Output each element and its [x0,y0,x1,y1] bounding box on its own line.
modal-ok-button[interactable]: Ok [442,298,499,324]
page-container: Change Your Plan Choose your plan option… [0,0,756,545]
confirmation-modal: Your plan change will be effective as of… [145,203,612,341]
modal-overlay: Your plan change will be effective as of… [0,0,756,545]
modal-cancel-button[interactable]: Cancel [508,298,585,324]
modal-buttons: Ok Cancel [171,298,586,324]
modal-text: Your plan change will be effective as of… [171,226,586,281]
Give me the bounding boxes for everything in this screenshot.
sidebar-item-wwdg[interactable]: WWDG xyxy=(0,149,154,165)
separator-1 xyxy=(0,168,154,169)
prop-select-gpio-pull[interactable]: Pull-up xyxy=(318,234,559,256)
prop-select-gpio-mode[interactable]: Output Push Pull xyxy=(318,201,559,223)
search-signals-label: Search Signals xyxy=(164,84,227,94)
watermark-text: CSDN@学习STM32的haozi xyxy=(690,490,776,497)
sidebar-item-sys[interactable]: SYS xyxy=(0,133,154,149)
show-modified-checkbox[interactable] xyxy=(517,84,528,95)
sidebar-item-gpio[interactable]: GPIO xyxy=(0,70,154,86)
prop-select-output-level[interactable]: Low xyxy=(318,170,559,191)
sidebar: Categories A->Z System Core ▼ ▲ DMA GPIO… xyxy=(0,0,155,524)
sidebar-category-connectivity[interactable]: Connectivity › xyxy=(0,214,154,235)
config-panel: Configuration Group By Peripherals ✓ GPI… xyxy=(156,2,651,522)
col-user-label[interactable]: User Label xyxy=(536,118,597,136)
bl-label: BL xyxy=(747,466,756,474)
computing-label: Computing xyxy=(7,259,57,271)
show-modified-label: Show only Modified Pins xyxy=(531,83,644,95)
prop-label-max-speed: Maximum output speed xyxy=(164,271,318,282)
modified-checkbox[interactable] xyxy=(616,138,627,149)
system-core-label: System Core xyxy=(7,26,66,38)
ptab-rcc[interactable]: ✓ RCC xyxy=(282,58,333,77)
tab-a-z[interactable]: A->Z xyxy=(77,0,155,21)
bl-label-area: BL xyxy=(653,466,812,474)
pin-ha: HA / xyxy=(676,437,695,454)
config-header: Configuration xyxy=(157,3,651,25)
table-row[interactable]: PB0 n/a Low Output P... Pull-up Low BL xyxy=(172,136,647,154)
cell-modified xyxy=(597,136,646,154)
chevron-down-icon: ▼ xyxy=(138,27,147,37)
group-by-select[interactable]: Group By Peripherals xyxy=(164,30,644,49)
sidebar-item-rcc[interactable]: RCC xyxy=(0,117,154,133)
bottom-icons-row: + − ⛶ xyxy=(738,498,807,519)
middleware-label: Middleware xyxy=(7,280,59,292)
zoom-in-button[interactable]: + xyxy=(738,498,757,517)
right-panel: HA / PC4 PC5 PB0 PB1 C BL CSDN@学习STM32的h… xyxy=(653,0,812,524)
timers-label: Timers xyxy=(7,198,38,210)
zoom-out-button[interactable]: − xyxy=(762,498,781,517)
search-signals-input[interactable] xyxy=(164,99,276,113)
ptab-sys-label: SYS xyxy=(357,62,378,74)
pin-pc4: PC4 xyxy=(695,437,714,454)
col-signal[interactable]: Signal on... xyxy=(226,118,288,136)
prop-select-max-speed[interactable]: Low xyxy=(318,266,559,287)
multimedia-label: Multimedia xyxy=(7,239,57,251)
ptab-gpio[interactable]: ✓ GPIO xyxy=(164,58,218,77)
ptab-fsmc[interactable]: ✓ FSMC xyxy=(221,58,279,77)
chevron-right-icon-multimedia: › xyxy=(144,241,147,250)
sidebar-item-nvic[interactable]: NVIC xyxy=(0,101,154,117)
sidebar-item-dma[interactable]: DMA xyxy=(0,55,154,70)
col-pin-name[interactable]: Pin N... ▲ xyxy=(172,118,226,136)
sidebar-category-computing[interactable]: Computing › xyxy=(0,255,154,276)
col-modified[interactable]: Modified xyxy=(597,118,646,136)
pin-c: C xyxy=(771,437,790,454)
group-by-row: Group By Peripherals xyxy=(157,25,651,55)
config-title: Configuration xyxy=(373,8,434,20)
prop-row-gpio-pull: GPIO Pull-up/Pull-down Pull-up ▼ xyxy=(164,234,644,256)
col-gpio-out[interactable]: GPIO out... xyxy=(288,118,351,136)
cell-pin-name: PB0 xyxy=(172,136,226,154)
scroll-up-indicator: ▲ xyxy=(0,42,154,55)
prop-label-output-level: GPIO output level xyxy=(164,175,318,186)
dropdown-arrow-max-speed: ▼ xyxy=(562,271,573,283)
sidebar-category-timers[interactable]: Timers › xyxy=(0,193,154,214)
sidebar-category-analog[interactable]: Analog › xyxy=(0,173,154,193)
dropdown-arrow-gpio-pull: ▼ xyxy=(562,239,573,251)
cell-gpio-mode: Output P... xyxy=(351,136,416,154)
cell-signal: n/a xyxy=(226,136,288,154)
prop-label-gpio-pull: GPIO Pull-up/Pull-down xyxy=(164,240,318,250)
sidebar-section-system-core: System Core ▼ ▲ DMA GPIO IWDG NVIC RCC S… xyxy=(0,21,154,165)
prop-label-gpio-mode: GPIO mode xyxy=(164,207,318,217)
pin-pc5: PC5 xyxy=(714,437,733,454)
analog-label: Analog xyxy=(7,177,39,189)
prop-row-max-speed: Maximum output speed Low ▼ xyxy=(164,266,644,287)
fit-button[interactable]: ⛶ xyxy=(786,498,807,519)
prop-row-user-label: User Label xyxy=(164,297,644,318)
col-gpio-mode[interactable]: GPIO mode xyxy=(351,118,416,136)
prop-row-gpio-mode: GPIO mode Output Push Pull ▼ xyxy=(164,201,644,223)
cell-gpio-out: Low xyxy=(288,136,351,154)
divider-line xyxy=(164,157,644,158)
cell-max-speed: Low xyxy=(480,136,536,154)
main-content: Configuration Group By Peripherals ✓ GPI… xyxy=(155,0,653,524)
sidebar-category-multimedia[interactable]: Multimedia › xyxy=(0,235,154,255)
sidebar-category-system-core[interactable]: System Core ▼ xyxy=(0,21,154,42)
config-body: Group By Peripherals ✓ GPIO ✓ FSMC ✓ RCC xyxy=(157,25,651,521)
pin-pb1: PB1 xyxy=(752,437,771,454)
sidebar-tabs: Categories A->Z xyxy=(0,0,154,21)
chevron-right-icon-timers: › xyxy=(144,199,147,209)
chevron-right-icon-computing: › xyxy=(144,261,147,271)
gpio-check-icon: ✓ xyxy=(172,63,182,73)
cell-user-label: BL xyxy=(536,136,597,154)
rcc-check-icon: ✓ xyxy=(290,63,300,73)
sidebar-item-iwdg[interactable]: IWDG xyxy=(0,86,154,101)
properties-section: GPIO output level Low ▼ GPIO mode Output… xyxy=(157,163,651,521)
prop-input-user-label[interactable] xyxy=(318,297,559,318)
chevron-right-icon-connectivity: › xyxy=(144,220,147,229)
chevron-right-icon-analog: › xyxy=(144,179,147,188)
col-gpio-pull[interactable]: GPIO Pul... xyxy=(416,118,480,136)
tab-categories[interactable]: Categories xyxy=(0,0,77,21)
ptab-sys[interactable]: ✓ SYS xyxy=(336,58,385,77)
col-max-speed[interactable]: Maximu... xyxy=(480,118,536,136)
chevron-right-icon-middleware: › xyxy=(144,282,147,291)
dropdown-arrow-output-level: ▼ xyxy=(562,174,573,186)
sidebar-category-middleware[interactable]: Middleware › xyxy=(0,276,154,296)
++++++++++
### Exercise directions
Extract, from the listing above, every line where the string "panel" occurs.

### Answer to this task
config-panel: Configuration Group By Peripherals ✓ GPI… xyxy=(156,2,651,522)
right-panel: HA / PC4 PC5 PB0 PB1 C BL CSDN@学习STM32的h… xyxy=(653,0,812,524)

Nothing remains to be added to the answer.